Set<String> a = Set.of(); // An empty set
Set<String> b = Set.of("One"); // A set with one element
Set<String> c = Set.of("One", "Two"); // A set with two elements
// ...
Set<String> j = Set.of("One", "Two", "Three", "Four", "Five", "Six", "Seven", "Eight", "Nine", "Ten"); // A set with ten elements

If you need to create a set with more than 10 elements, Set.of() offers an overloaded version that accepts an array or varargs:

Set<String> set = Set.of("One", "Two", "Three", "Four", "Five", "Six", "Seven", "Eight", "Nine", "Ten", "Eleven");

Remember that sets created with Set.of() are unmodifiable. Attempting to add, remove or change an element in these sets after their creation causes an UnsupportedOperationException.

Also, Set.of() doesn’t allow duplicate or null elements. If you pass duplicate or null values, it will throw IllegalArgumentException and NullPointerException respectively.

How do I use List.of() factory method to create a list object?

In Java, you can use the List.of() factory method to create an unmodifiable List consisting of specified elements. This method is available from Java 9 onwards.

Here is a simple example:

package org.kodejava.util;

import java.util.List;

public class ListOfExample {
    public static void main(String[] args) {
        List<String> names = List.of("Rosa", "John", "Mary", "Alice");

        for (String name : names) {
            System.out.println(name);
        }

        names.add("Bob"); // throws java.lang.UnsupportedOperationException
    }
}

In the code above, we have created a list of names including “Rosa”, “John”, “Mary”, and “Alice”. This newly created list is unmodifiable, so attempting to add, update, or remove elements from it will throw an UnsupportedOperationException.
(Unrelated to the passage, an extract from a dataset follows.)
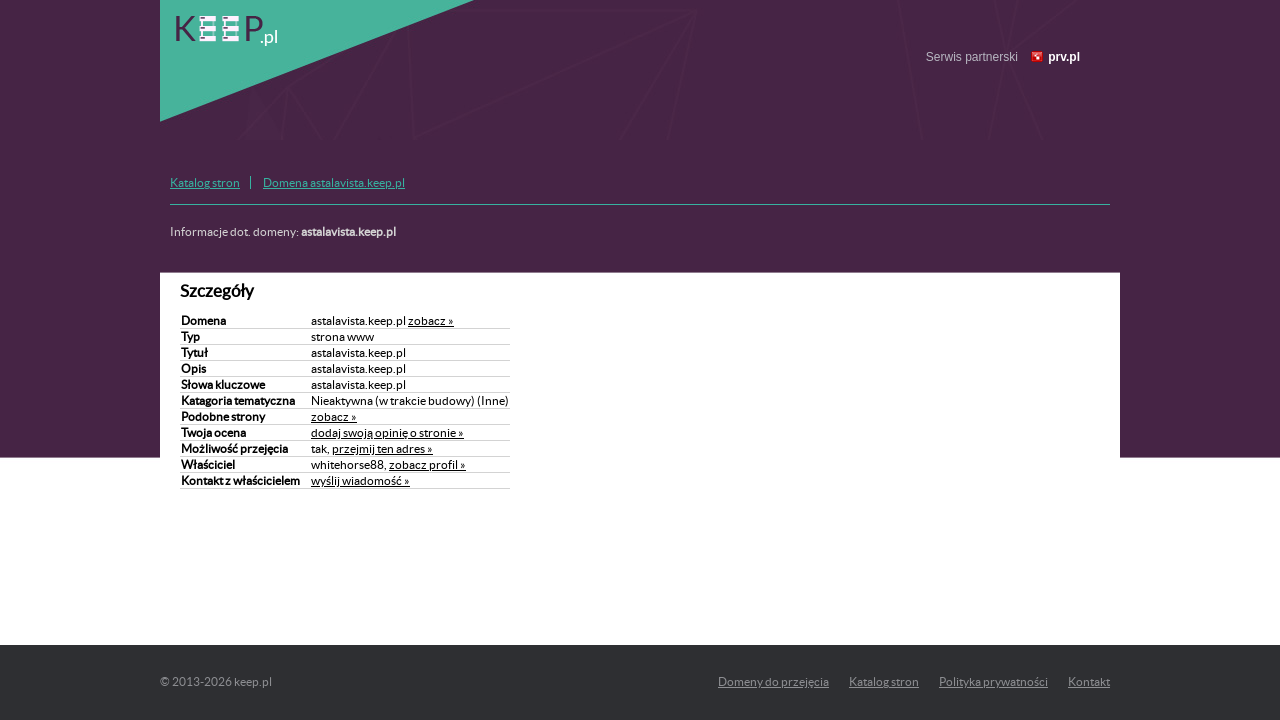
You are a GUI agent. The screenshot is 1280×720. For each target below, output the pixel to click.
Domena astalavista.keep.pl (334, 182)
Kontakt (1089, 681)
There are several overloaded versions of the List.of() method that each accept different numbers of arguments. The versions range from no argument (which creates an empty list) to 10 explicit arguments of type E. Here’s an example:

List<String> a = List.of(); // An empty list
List<String> b = List.of("One"); // A list with one element
List<String> c = List.of("One", "Two"); // A list with two elements
// ...
List<String> j = List.of("One", "Two", "Three", "Four", "Five", "Six", "Seven", "Eight", "Nine", "Ten"); // A list with ten elements

However, if we need to create a list with more than 10 elements, we have another overloaded version of List.of() method which accepts an array or varargs.

List<String> list = List.of("One", "Two", "Three", "Four", "Five", "Six", "Seven", "Eight", "Nine", "Ten", "Eleven");

Remember that these lists are unmodifiable. That means, if you try to modify the list (add, update, or remove elements) after they have been created, an UnsupportedOperationException will be thrown. Also, List.of() doesn’t allow null elements. If you pass null, it will throw UnsupportedOperationException.